*** Block opens ***
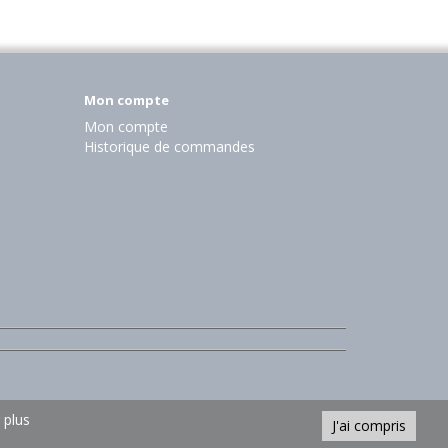
Mon compte
Mon compte
Historique de commandes
 plus
J'ai compris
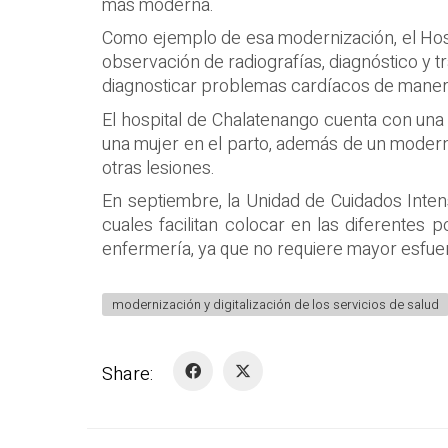
más moderna.
Como ejemplo de esa modernización, el Hospi
observación de radiografías, diagnóstico y 
diagnosticar problemas cardíacos de maner
El hospital de Chalatenango cuenta con una 
una mujer en el parto, además de un moderno 
otras lesiones.
En septiembre, la Unidad de Cuidados Inten
cuales facilitan colocar en las diferentes 
enfermería, ya que no requiere mayor esfuer
modernización y digitalización de los servicios de salud
Share:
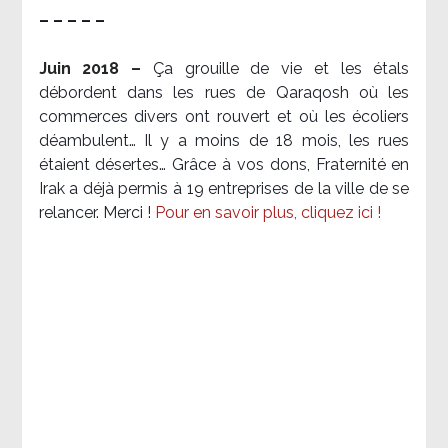
– – – – –
Juin 2018 –
Ça grouille de vie et les étals
débordent dans les rues de Qaraqosh où les
commerces divers ont rouvert et où les écoliers
déambulent… Il y a moins de 18 mois, les rues
étaient désertes… Grâce à vos dons, Fraternité en
Irak a déjà permis à 19 entreprises de la ville de se
relancer. Merci !
Pour en savoir plus, cliquez ici !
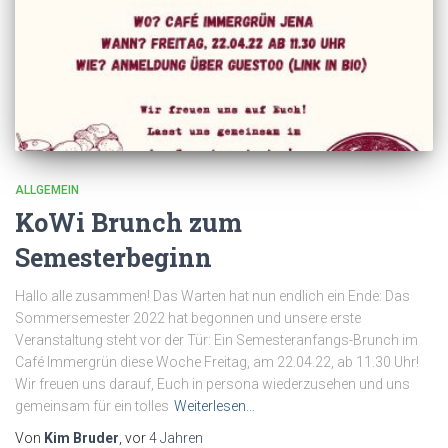
ALLGEMEIN
KoWi Brunch zum
Semesterbeginn
Hallo alle zusammen! Das Warten hat nun endlich ein Ende: Das
Sommersemester 2022 hat begonnen und unsere erste
Veranstaltung steht vor der Tür: Ein Semesteranfangs-Brunch im
Café Immergrün diese Woche Freitag, am 22.04.22, ab 11.30 Uhr!
Wir freuen uns darauf, Euch in persona wiederzusehen und uns
gemeinsam für ein tolles
Weiterlesen…
Von
Kim Bruder
, vor
4 Jahren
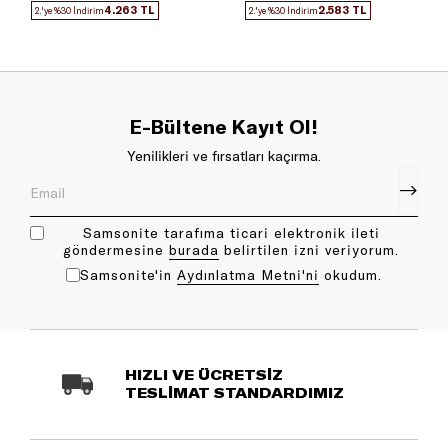
4.263 TL
2.583 TL
2.'ye %30 İndirim
2.'ye %30 İndirim
E-Bültene Kayıt Ol!
Yenilikleri ve fırsatları kaçırma.
Samsonite tarafıma ticari elektronik ileti
göndermesine
bu rada
belirtilen izni veriyorum.
Samsonite'in
Aydınlatma Metni'ni
okudum.
HIZLI VE ÜCRETSİZ
TESLİMAT STANDARDIMIZ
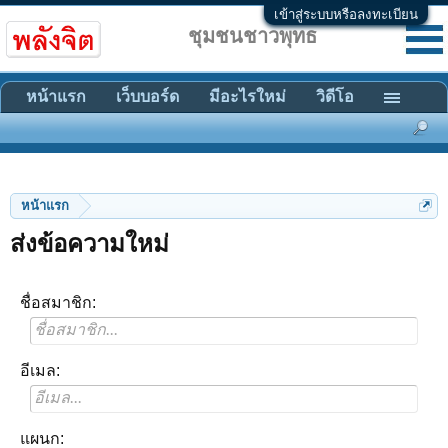
เข้าสู่ระบบหรือลงทะเบียน
ชุมชนชาวพุทธ
หน้าแรก
เว็บบอร์ด
มีอะไรใหม่
วิดีโอ
หน้าแรก
ส่งข้อความใหม่
ชื่อสมาชิก:
อีเมล:
แผนก:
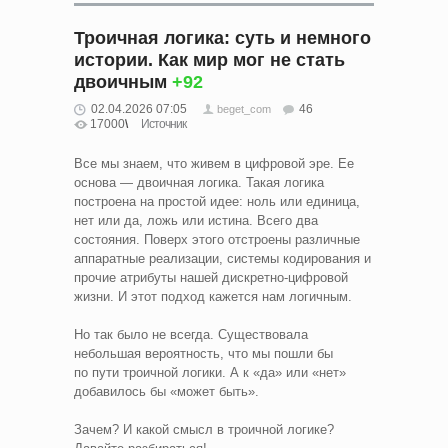
Троичная логика: суть и немного
истории. Как мир мог не стать
двоичным
+92
02.04.2026 07:05
46
beget_com
17000
Источник
Все мы знаем, что живем в цифровой эре. Ее
основа — двоичная логика. Такая логика
построена на простой идее: ноль или единица,
нет или да, ложь или истина. Всего два
состояния. Поверх этого отстроены различные
аппаратные реализации, системы кодирования и
прочие атрибуты нашей дискретно‑цифровой
жизни. И этот подход кажется нам логичным.
Но так было не всегда. Существовала
небольшая вероятность, что мы пошли бы
по пути троичной логики. А к «да» или «нет»
добавилось бы «может быть».
Зачем? И какой смысл в троичной логике?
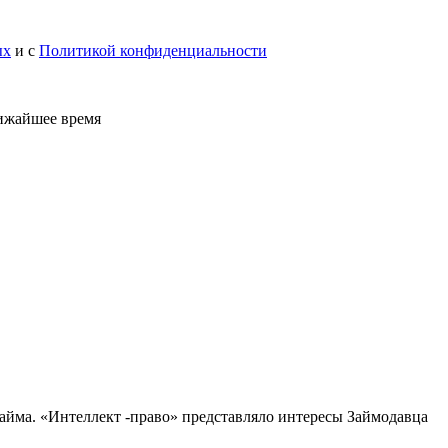
ых
и с
Политикой конфиденциальности
лижайшее время
айма. «Интеллект -право» представляло интересы Займодавца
*** Block closes ***
**EXERCISE GOAL**
The entries above need an exact copy without their pictures.

**RESULT**
Mon compte
Mon compte
Historique de commandes
 plus
J'ai compris
más moderna.
Como ejemplo de esa modernización, el Hospi
observación de radiografías, diagnóstico y 
diagnosticar problemas cardíacos de maner
El hospital de Chalatenango cuenta con una 
una mujer en el parto, además de un moderno 
otras lesiones.
En septiembre, la Unidad de Cuidados Inten
cuales facilitan colocar en las diferentes 
enfermería, ya que no requiere mayor esfuer
modernización y digitalización de los servicios de salud
Share:
– – – – –
Juin 2018 –
Ça grouille de vie et les étals
débordent dans les rues de Qaraqosh où les
commerces divers ont rouvert et où les écoliers
déambulent… Il y a moins de 18 mois, les rues
étaient désertes… Grâce à vos dons, Fraternité en
Irak a déjà permis à 19 entreprises de la ville de se
relancer. Merci !
Pour en savoir plus, cliquez ici !
ALLGEMEIN
KoWi Brunch zum
Semesterbeginn
Hallo alle zusammen! Das Warten hat nun endlich ein Ende: Das
Sommersemester 2022 hat begonnen und unsere erste
Veranstaltung steht vor der Tür: Ein Semesteranfangs-Brunch im
Café Immergrün diese Woche Freitag, am 22.04.22, ab 11.30 Uhr!
Wir freuen uns darauf, Euch in persona wiederzusehen und uns
gemeinsam für ein tolles
Weiterlesen…
Von
Kim Bruder
, vor
4 Jahren
4.263 TL
2.583 TL
2.'ye %30 İndirim
2.'ye %30 İndirim
E-Bültene Kayıt Ol!
Yenilikleri ve fırsatları kaçırma.
Samsonite tarafıma ticari elektronik ileti
göndermesine
bu rada
belirtilen izni veriyorum.
Samsonite'in
Aydınlatma Metni'ni
okudum.
HIZLI VE ÜCRETSİZ
TESLİMAT STANDARDIMIZ
เข้าสู่ระบบหรือลงทะเบียน
ชุมชนชาวพุทธ
หน้าแรก
เว็บบอร์ด
มีอะไรใหม่
วิดีโอ
หน้าแรก
ส่งข้อความใหม่
ชื่อสมาชิก:
อีเมล:
แผนก:
Троичная логика: суть и немного
истории. Как мир мог не стать
двоичным
+92
02.04.2026 07:05
46
beget_com
17000
Источник
Все мы знаем, что живем в цифровой эре. Ее
основа — двоичная логика. Такая логика
построена на простой идее: ноль или единица,
нет или да, ложь или истина. Всего два
состояния. Поверх этого отстроены различные
аппаратные реализации, системы кодирования и
прочие атрибуты нашей дискретно‑цифровой
жизни. И этот подход кажется нам логичным.
Но так было не всегда. Существовала
небольшая вероятность, что мы пошли бы
по пути троичной логики. А к «да» или «нет»
добавилось бы «может быть».
Зачем? И какой смысл в троичной логике?
ых
и с
Политикой конфиденциальности
лижайшее время
айма. «Интеллект -право» представляло интересы Займодавца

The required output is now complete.